その日は酷く肌寒い朝だった。どうしようもない胸騒ぎの中、いつもより早く目覚めた俺はまだ日も昇らない薄暗い部屋を視線だけで見渡して静かに息をつく。視界に入った壁掛け時計の短針は、酷く項垂れているようだった。

(…5時か、)

先ほど見た時よりも半時間も進んでいなかったが、なんとなくこのまま眠る気にもなれない。うっかり持て余してしまった暇を邪険にもできず、両隣の兄弟を起こさぬようそっと布団から出ることにした。
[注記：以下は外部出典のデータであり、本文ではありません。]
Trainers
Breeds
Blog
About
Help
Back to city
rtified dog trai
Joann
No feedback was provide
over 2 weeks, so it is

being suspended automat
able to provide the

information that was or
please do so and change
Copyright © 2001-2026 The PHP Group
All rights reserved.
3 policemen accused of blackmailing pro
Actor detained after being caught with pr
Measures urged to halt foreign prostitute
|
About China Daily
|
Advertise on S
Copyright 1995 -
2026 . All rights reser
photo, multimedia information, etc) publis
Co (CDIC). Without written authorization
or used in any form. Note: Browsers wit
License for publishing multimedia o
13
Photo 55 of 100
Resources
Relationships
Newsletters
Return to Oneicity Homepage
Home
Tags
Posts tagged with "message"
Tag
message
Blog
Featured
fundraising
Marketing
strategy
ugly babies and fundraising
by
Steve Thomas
他の兄弟はまだ誰一人起き出す気配はない。それもそうだ、ニートの朝は本来もっと穏やかなのだから。
静かに寝息を立てる兄弟達を見下ろしながら、心の奥底から沸き上がった違和感に内心首を傾ける。何故だか無性に心細い。俺は此処にいてもいいのだろうか。













「あらカラ松、もう起きたのね」


体重をかける度に鈍く軋む階段を慎重に降りた先には母親がいた。居間に入るところだったらしく、襖に手を掛けながら物珍しい視線を向けられている。俺も軽く挨拶を返したが、珍しく早朝に起き抜けた息子を特に気に留める時間もないらしい。「朝食はまだよ」と立ち去ってゆく母の背を見送りながら自分もゆっくりと襖に手を掛ける。マミーはいつもこんな早朝に起きているのだろうか、母親ってすごいな。
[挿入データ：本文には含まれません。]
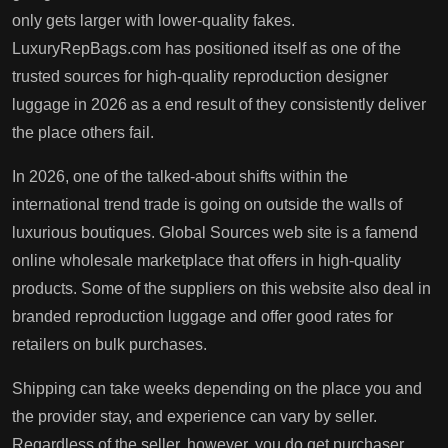
only gets larger with lower-quality fakes.
LuxuryRepBags.com has positioned itself as one of the
trusted sources for high-quality reproduction designer
luggage in 2026 as a end result of they consistently deliver
the place others fail.
In 2026, one of the talked-about shifts within the
international trend trade is going on outside the walls of
luxurious boutiques. Global Sources web site is a famend
online wholesale marketplace that offers in high-quality
products. Some of the suppliers on this website also deal in
branded reproduction luggage and offer good rates for
retailers on bulk purchases.
Shipping can take weeks depending on the place you and
the provider stay, and experience can vary by seller.
Regardless of the seller, however, you do get purchaser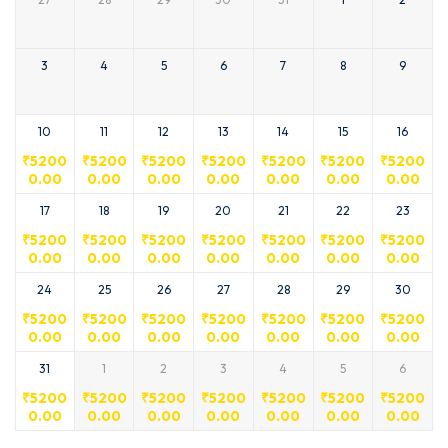
3
4
5
6
7
8
9
10
11
12
13
14
15
16
₹
5200
₹
5200
₹
5200
₹
5200
₹
5200
₹
5200
₹
5200
0.00
0.00
0.00
0.00
0.00
0.00
0.00
17
18
19
20
21
22
23
₹
5200
₹
5200
₹
5200
₹
5200
₹
5200
₹
5200
₹
5200
0.00
0.00
0.00
0.00
0.00
0.00
0.00
24
25
26
27
28
29
30
₹
5200
₹
5200
₹
5200
₹
5200
₹
5200
₹
5200
₹
5200
0.00
0.00
0.00
0.00
0.00
0.00
0.00
31
1
2
3
4
5
6
₹
5200
₹
5200
₹
5200
₹
5200
₹
5200
₹
5200
₹
5200
0.00
0.00
0.00
0.00
0.00
0.00
0.00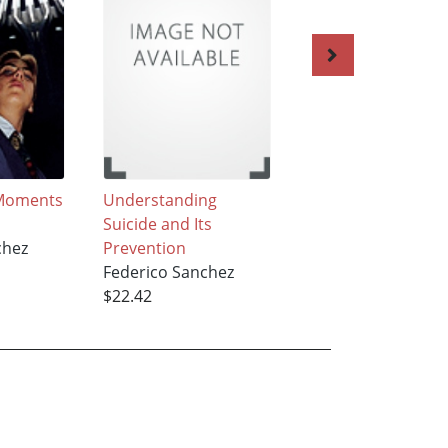
Moments
Understanding
The Atomic
Suicide and Its
Hamburger
chez
Prevention
Federico Sanchez
Federico Sanchez
$22.42
$22.42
覚醒しない頭から抜けない微睡みのなかで、ぼーっと母の後を追いながらゆっくりと卓袱台の前に腰を下ろす。

母親の姿はない。

暇だからテレビでもつけよう、なんて急に暇であることを思い出してテレビをつけるも砂嵐だ。

時計の短針は3を指している。ああ、どおりで…どおりで誰も……













「…おい、おいっカラ松」
「…?ん…うん?おそ松か…?」

呼ばれた名前は誰の名前だったか。記憶を手繰り寄せるまでもなく俺の名だった。
俺の…名前でいいのだろうか、まぁおそ松でもチョロ松でも一松でも十四松でもトド松でもないんだから俺の名前はカラ松だ、大丈夫だろう。多分。


「おはよう。今日は早いんだな、おそ松。世界の果てから零れ落ちたシャイニーブルーの慟哭に魂が共鳴したのか?いいぜブラザー、悪戯な運命に翻弄されしおそ松girlのためなら時に大儀な制約を破ったって仕方ないさ…なあそうだろうブラザー」
「あーいたたたたお前ひでーよ出落ちとかやめてくんな…じゃなくて、確かに俺の寛大さは国宝級だしお前の狂言や奇行には慣れてるつもりだけど」
「唐突に酷い言いようだなブラザー」
「ああもう!そうじゃなくて!なあカラ松、今何時だかわかる?てか此処がどこだか分ってる?なんつーかお前さぁ最近大丈夫なの」


大丈夫とは何のことだろうか。
何かあったのかと言いかけて、思わず口を噤む。真っ直ぐに向けられる視線が少し怖いが、違和感はそこじゃない。目の前のおそ松は今、誰に何と言った?大丈夫かなんて誰かを心配したようなそんな言葉を掛けなかっただろうか。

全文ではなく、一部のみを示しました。